In addition to GlnR-mediated regulation of the amtB-glnK operon, strong Casitone-dependent regulation of this operon that was independent of GlnR was seen (Fig. 1C and D and 3). In a recent transcriptome analysis, amtB was shown to be twofold up-regulated in an L. lactis MG1363 codY deletion mutant (11) grown in the nitrogen-rich medium GM17 (M17 with 0.5% glucose [23a]). A CodY operator is indeed present in the amtB-glnK promoter (8), located downstream of the GlnR operator sites and the core promoter region (Fig. 2 and 3). In agreement, repression of the amtB-glnK promoter in 2% Casitone was relieved in L. lactis MG{Delta}codY (Fig. 3).
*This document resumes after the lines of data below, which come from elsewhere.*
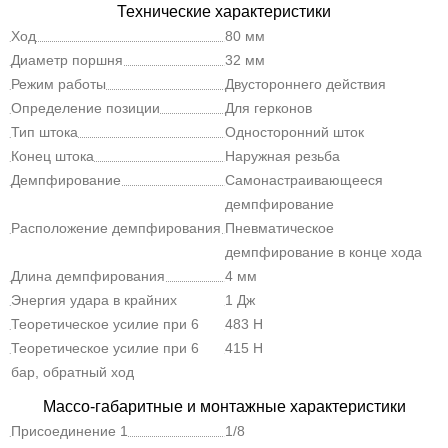
Технические характеристики
Ход
80 мм
Диаметр поршня
32 мм
Режим работы
Двустороннего действия
Определение позиции
Для герконов
Тип штока
Односторонний шток
Конец штока
Наружная резьба
Демпфирование
Самонастраивающееся
демпфирование
Расположение демпфирования
Пневматическое
демпфирование в конце хода
Длина демпфирования
4 мм
Энергия удара в крайних
1 Дж
положениях
Теоретическое усилие при 6
483 Н
бар, прямой ход
Теоретическое усилие при 6
415 Н
бар, обратный ход
Массо-габаритные и монтажные характеристики
Присоединение 1
1/8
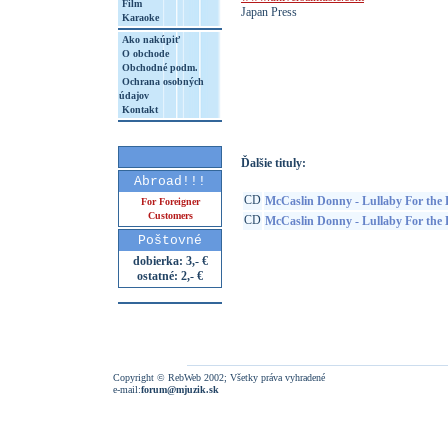
Film
Japan Press
Karaoke
Ako nakúpiť
O obchode
Obchodné podm.
Ochrana osobných
http://www.google.sk/search?q=49880317
údajov
8&aq=t&rls=org.mozilla:sk:official&client=
Kontakt
Ďalšie tituly:
Abroad!!!
CD
McCaslin Donny - Lullaby For the 
For Foreigner
Customers
CD
McCaslin Donny - Lullaby For the 
Poštovné
dobierka: 3,- €
ostatné: 2,- €
Copyright © RebWeb 2002; Všetky práva vyhradené
e-mail:
forum@mjuzik.sk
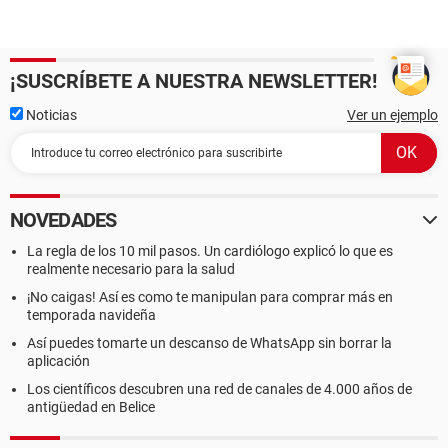
¡SUSCRÍBETE A NUESTRA NEWSLETTER!
Noticias
Ver un ejemplo
NOVEDADES
La regla de los 10 mil pasos. Un cardiólogo explicó lo que es
realmente necesario para la salud
¡No caigas! Así es como te manipulan para comprar más en
temporada navideña
Así puedes tomarte un descanso de WhatsApp sin borrar la
aplicación
Los científicos descubren una red de canales de 4.000 años de
antigüedad en Belice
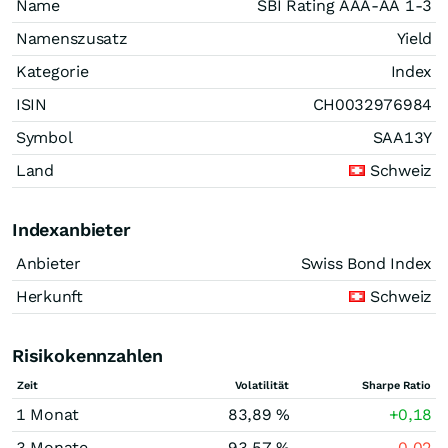
Name
SBI Rating AAA-AA 1-3
Namenszusatz
Yield
Kategorie
Index
ISIN
CH0032976984
Symbol
SAA13Y
Land
Schweiz
Indexanbieter
Anbieter
Swiss Bond Index
Herkunft
Schweiz
Risikokennzahlen
Zeit
Volatilität
Sharpe Ratio
1 Monat
83,89 %
+0,18
3 Monate
93,57 %
-0,02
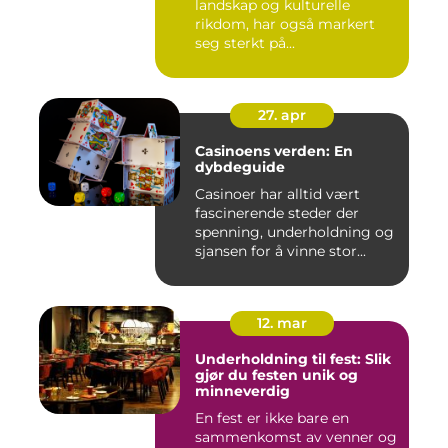
landskap og kulturelle
rikdom, har også markert
seg sterkt på...
27. apr
Casinoens verden: En
dybdeguide
Casinoer har alltid vært
fascinerende steder der
spenning, underholdning og
sjansen for å vinne stor...
12. mar
Underholdning til fest: Slik
gjør du festen unik og
minneverdig
En fest er ikke bare en
sammenkomst av venner og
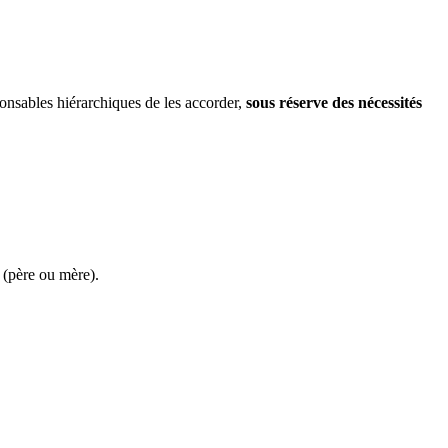
sponsables hiérarchiques de les accorder,
sous réserve des nécessités
 (père ou mère).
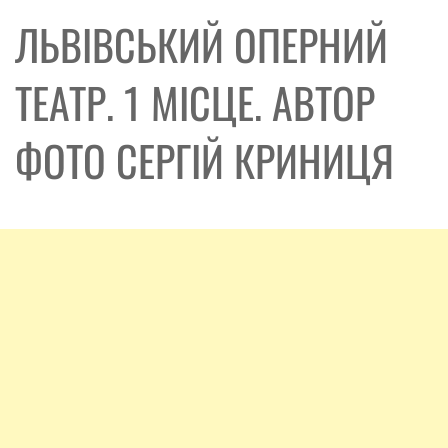
ЛЬВІВСЬКИЙ ОПЕРНИЙ
ТЕАТР. 1 МІСЦЕ. АВТОР
ФОТО СЕРГІЙ КРИНИЦЯ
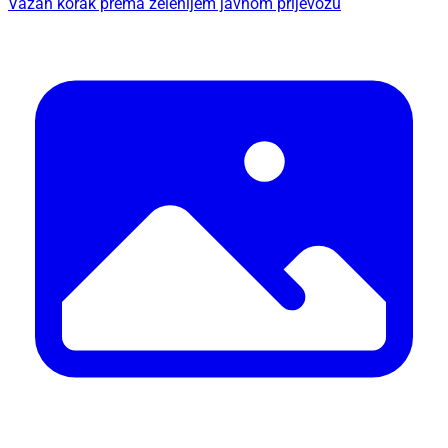
Važan korak prema zelenijem javnom prijevozu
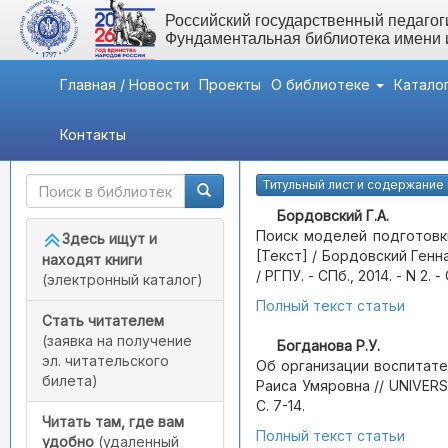
Российский государственный педагоги
Фундаментальная библиотека имени
Главная / Новости
Проекты
О библиотеке
Катало
Контакты
Быстрый доступ
Журнал №2
Титульный лист и содержание
Бордовский Г.А.
Поиск моделей подготовк
Здесь ищут и
[Текст] / Бордовский Генн
находят книги
/ РГПУ. - СПб., 2014. - N 2. - 
(электронный каталог)
Полный текст статьи
Стать читателем
(заявка на получение
Богданова Р.У.
эл. читательского
Об организации воспитате
билета)
Раиса Умяровна // UNIVERSU
С. 7-14.
Читать там, где вам
Полный текст статьи
удобно
(удаленный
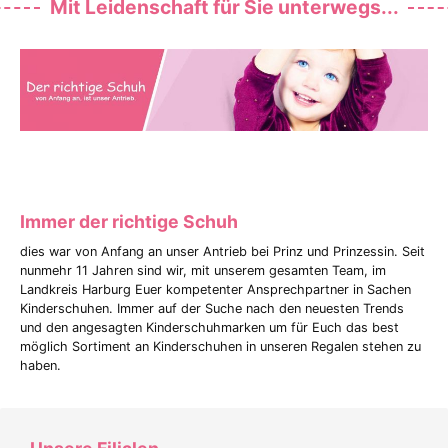
Mit Leidenschaft für Sie unterwegs...
Immer der richtige Schuh
dies war von Anfang an unser Antrieb bei Prinz und Prinzessin. Seit
nunmehr 11 Jahren sind wir, mit unserem gesamten Team, im
Landkreis Harburg Euer kompetenter Ansprechpartner in Sachen
Kinderschuhen. Immer auf der Suche nach den neuesten Trends
und den angesagten Kinderschuhmarken um für Euch das best
möglich Sortiment an Kinderschuhen in unseren Regalen stehen zu
haben.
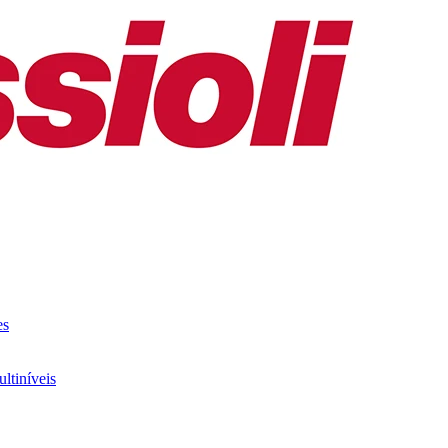
es
ltiníveis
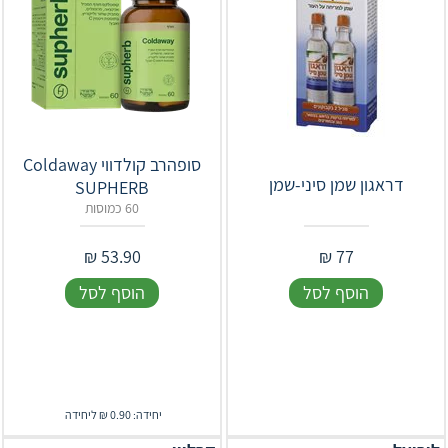
סופהרב קולדווי Coldaway
דראגון שמן סיני-שמן
SUPHERB
60 כמוסות
₪
53.90
₪
77
הוסף לסל
הוסף לסל
יחידה: 0.90 ₪ ליחידה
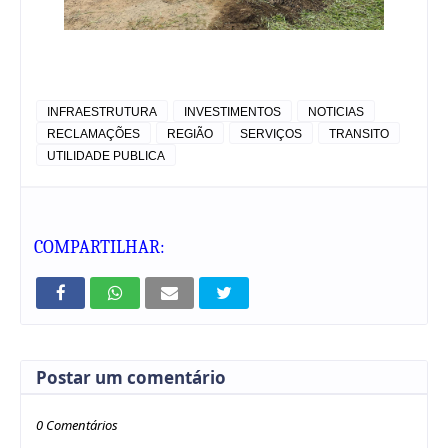
INFRAESTRUTURA
INVESTIMENTOS
NOTICIAS
RECLAMAÇÕES
REGIÃO
SERVIÇOS
TRANSITO
UTILIDADE PUBLICA
COMPARTILHAR:
Postar um comentário
0 Comentários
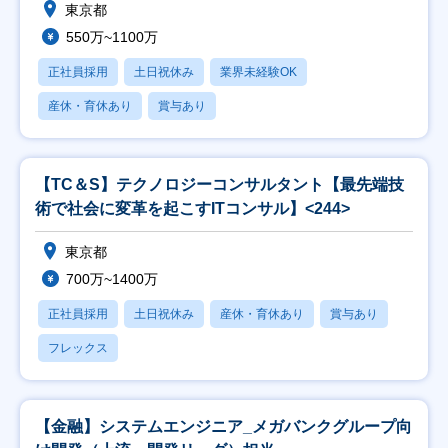
東京都
550万~1100万
正社員採用
土日祝休み
業界未経験OK
産休・育休あり
賞与あり
【TC＆S】テクノロジーコンサルタント【最先端技
術で社会に変革を起こすITコンサル】<244>
東京都
700万~1400万
正社員採用
土日祝休み
産休・育休あり
賞与あり
フレックス
【金融】システムエンジニア_メガバンクグループ向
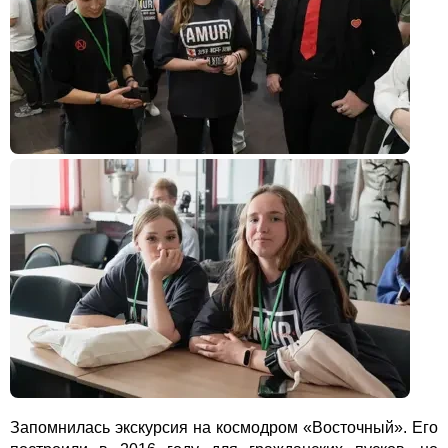
Запомнилась экскурсия на космодром «Восточный». Его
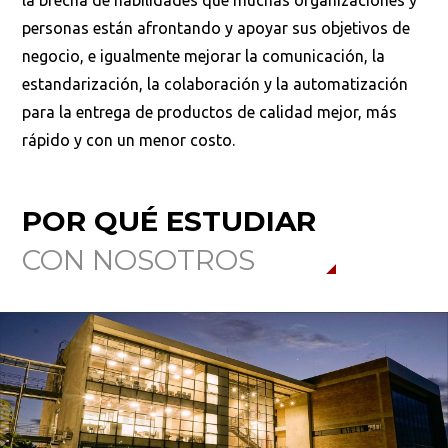
la brecha de habilidades que muchas organizaciones y
personas están afrontando y apoyar sus objetivos de
negocio, e igualmente mejorar la comunicación, la
estandarización, la colaboración y la automatización
para la entrega de productos de calidad mejor, más
rápido y con un menor costo.
POR QUÉ ESTUDIAR
CON NOSOTROS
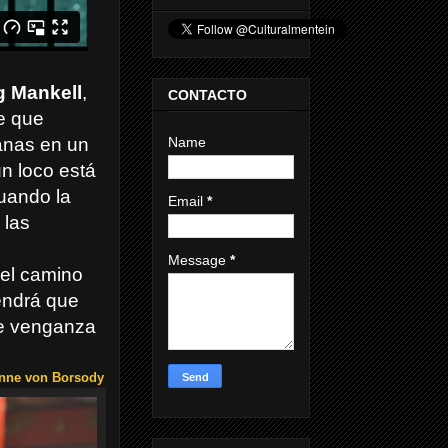
 Mankell
,
CONTACTO
e que
Name
anas en un
n loco está
Cuando la
Email
*
 las
Message
*
 el camino
endrá que
de venganza
nne von Borsody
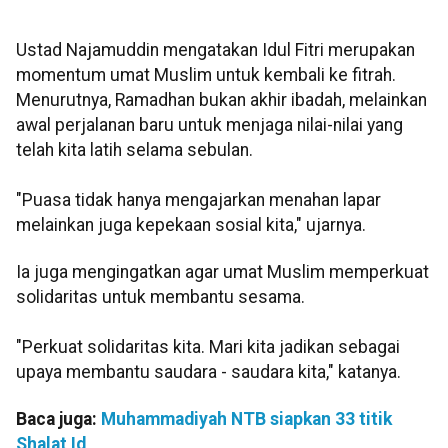
Ustad Najamuddin mengatakan Idul Fitri merupakan
momentum umat Muslim untuk kembali ke fitrah.
Menurutnya, Ramadhan bukan akhir ibadah, melainkan
awal perjalanan baru untuk menjaga nilai-nilai yang
telah kita latih selama sebulan.
"Puasa tidak hanya mengajarkan menahan lapar
melainkan juga kepekaan sosial kita," ujarnya.
Ia juga mengingatkan agar umat Muslim memperkuat
solidaritas untuk membantu sesama.
"Perkuat solidaritas kita. Mari kita jadikan sebagai
upaya membantu saudara - saudara kita," katanya.
Baca juga:
Muhammadiyah NTB siapkan 33 titik
Shalat Id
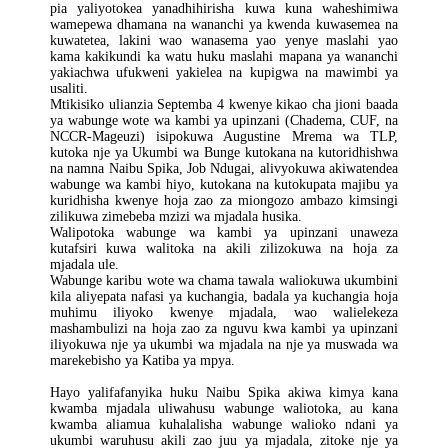
pia yaliyotokea yanadhihirisha kuwa kuna waheshimiwa
wamepewa dhamana na wananchi ya kwenda kuwasemea na
kuwatetea, lakini wao wanasema yao yenye maslahi yao
kama kakikundi ka watu huku maslahi mapana ya wananchi
yakiachwa ufukweni yakielea na kupigwa na mawimbi ya
usaliti.
Mtikisiko ulianzia Septemba 4 kwenye kikao cha jioni baada
ya wabunge wote wa kambi ya upinzani (Chadema, CUF, na
NCCR-Mageuzi) isipokuwa Augustine Mrema wa TLP,
kutoka nje ya Ukumbi wa Bunge kutokana na kutoridhishwa
na namna Naibu Spika, Job Ndugai, alivyokuwa akiwatendea
wabunge wa kambi hiyo, kutokana na kutokupata majibu ya
kuridhisha kwenye hoja zao za miongozo ambazo kimsingi
zilikuwa zimebeba mzizi wa mjadala husika.
Walipotoka wabunge wa kambi ya upinzani unaweza
kutafsiri kuwa walitoka na akili zilizokuwa na hoja za
mjadala ule.
Wabunge karibu wote wa chama tawala waliokuwa ukumbini
kila aliyepata nafasi ya kuchangia, badala ya kuchangia hoja
muhimu iliyoko kwenye mjadala, wao walielekeza
mashambulizi na hoja zao za nguvu kwa kambi ya upinzani
iliyokuwa nje ya ukumbi wa mjadala na nje ya muswada wa
marekebisho ya Katiba ya mpya.
Hayo yalifafanyika huku Naibu Spika akiwa kimya kana
kwamba mjadala uliwahusu wabunge waliotoka, au kana
kwamba aliamua kuhalalisha wabunge walioko ndani ya
ukumbi waruhusu akili zao juu ya mjadala, zitoke nje ya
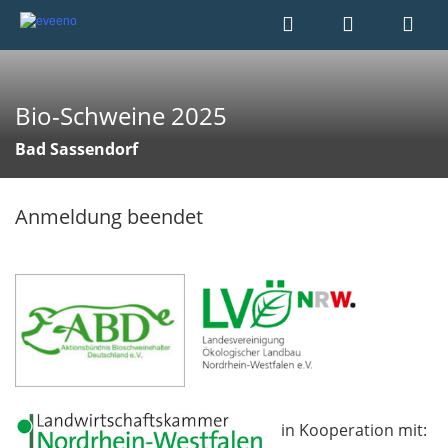
Bio-Schweine 2025
Bad Sassendorf
Anmeldung beendet
​​​ in Kooperation mit:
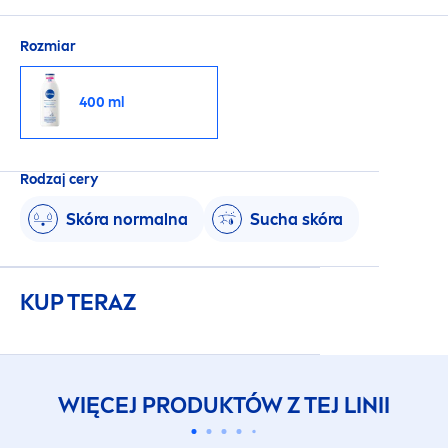
Rozmiar
400 ml
Rodzaj cery
Skóra normalna
Sucha skóra
KUP TERAZ
WIĘCEJ PRODUKTÓW Z TEJ LINII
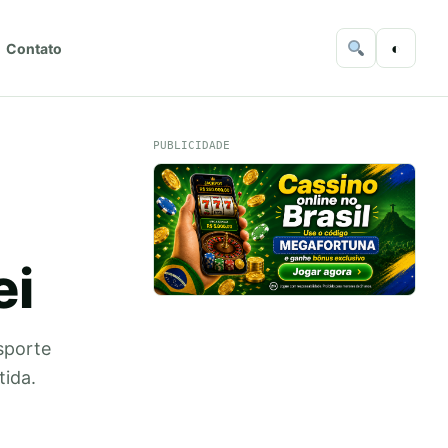
◐
Contato
PUBLICIDADE
ei
esporte
tida.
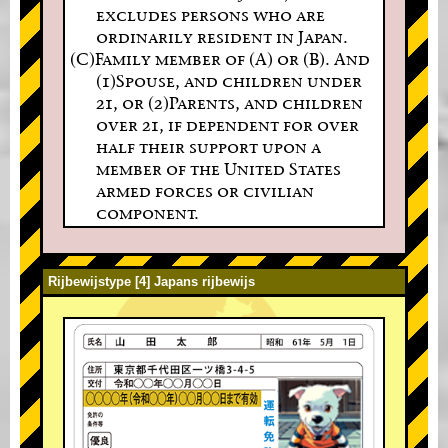
excludes persons who are
ordinarily resident in Japan.
(C)Family member of (A) or (B). And
(1)Spouse, and children under
21, or (2)Parents, and children
over 21, if dependent for over
half their support upon a
member of the United States
armed forces or civilian
component.
Rijbewijstype [4] Japans rijbewijs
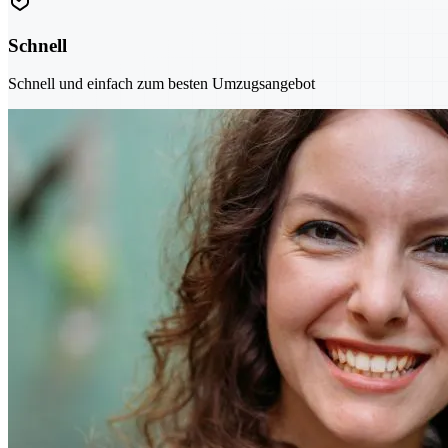
Schnell
Schnell und einfach zum besten Umzugsangebot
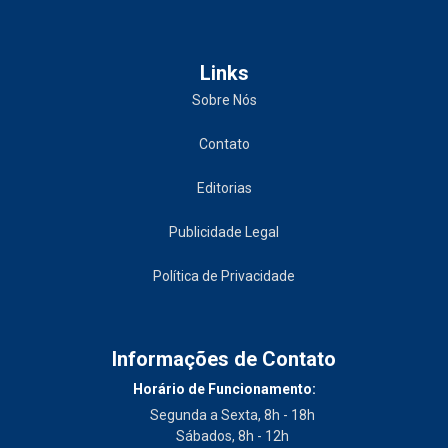
Links
Sobre Nós
Contato
Editorias
Publicidade Legal
Política de Privacidade
Informações de Contato
Horário de Funcionamento:
Segunda a Sexta, 8h - 18h
Sábados, 8h - 12h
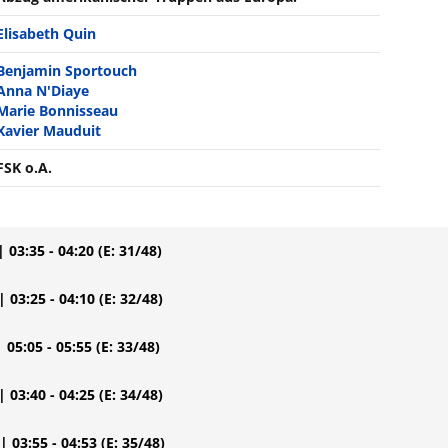
Elisabeth Quin
Benjamin Sportouch
Anna N'Diaye
Marie Bonnisseau
Xavier Mauduit
FSK o.A.
| 03:35 - 04:20
(E: 31/48)
| 03:25 - 04:10
(E: 32/48)
| 05:05 - 05:55
(E: 33/48)
| 03:40 - 04:25
(E: 34/48)
| 03:55 - 04:53
(E: 35/48)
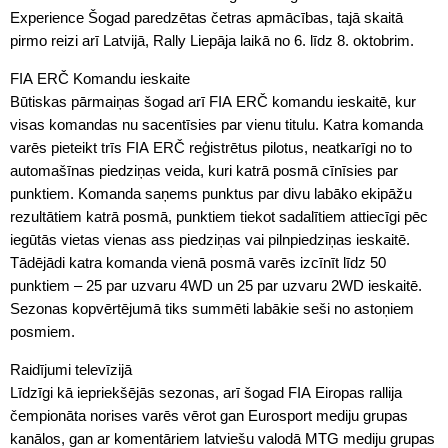
Experience Šogad paredzētas četras apmācības, tajā skaitā
pirmo reizi arī Latvijā, Rally Liepāja laikā no 6. līdz 8. oktobrim.
FIA ERČ Komandu ieskaite
Būtiskas pārmaiņas šogad arī FIA ERČ komandu ieskaitē, kur
visas komandas nu sacentīsies par vienu titulu. Katra komanda
varēs pieteikt trīs FIA ERČ reģistrētus pilotus, neatkarīgi no to
automašīnas piedziņas veida, kuri katrā posmā cīnīsies par
punktiem. Komanda saņems punktus par divu labāko ekipāžu
rezultātiem katrā posmā, punktiem tiekot sadalītiem attiecīgi pēc
iegūtās vietas vienas ass piedziņas vai pilnpiedziņas ieskaitē.
Tādējādi katra komanda vienā posmā varēs izcīnīt līdz 50
punktiem – 25 par uzvaru 4WD un 25 par uzvaru 2WD ieskaitē.
Sezonas kopvērtējumā tiks summēti labākie seši no astoņiem
posmiem.
Raidījumi televīzijā
Līdzīgi kā iepriekšējās sezonas, arī šogad FIA Eiropas rallija
čempionāta norises varēs vērot gan Eurosport mediju grupas
kanālos, gan ar komentāriem latviešu valodā MTG mediju grupas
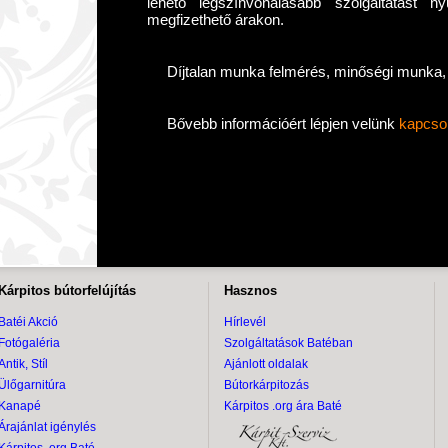
lehető legszínvonalasabb szolgáltatást ny
megfizethető árakon.
Díjtalan munka felmérés, minőségi munka, 
Bővebb információért lépjen velünk
kapcso
Kárpitos bútorfelújítás
Hasznos
Batéi Akció
Hírlevél
Fotógaléria
Szolgáltatások Batéban
Antik, Stíl
Ajánlott oldalak
Ülőgarnitúra
Bútorkárpitozás
Kanapé
Kárpitos .org ára Baté
Árajánlat igénylés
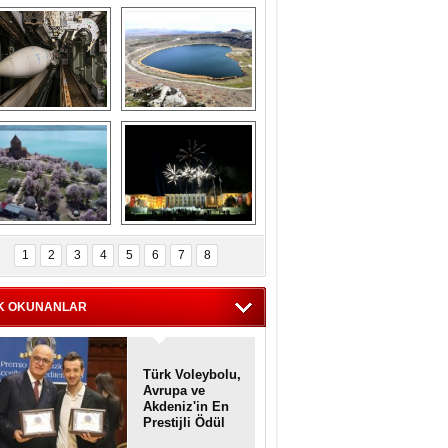
Askeri gemi 
Kapadokya'nın 
zarlığındaki terk 
'kalbi' Narlıgöl 
dilmiş gemilerin 
ilkbaharda bir başka 
etkileyici 
güzel
görüntüleri
iyaretçisiz kalan 
Haftanın 
Akdamar Adası 
fotoğrafları
1
2
3
4
5
6
7
8
dem çiçekleri ile 
örsel bir güzellik
K OKUNANLAR
Türk Voleybolu,
Avrupa ve
Akdeniz'in En
Prestijli Ödül
Töreninde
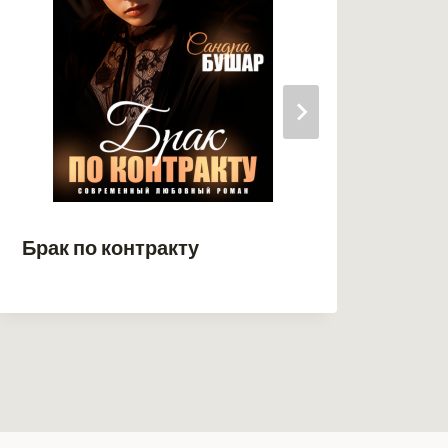
Брак по контракту
Жар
This effect was also seen for the amtB-glnK promoter fragment PamtB-3, in which GlnR-mediated repression was almost entirely abolished due to deletion of the first GlnR box (Fig. 3). Thus, CodY is able to overrule the GlnR-mediated control of the amtB-glnK operon under nitrogen-rich conditions. The exact function of the amtB-glnK gene pair, which is conserved among many bacterial species (26), remains to be established in L. lactis, but the fact that it is regulated by both GlnR and CodY suggests that it has an important role in nitrogen control in this organism.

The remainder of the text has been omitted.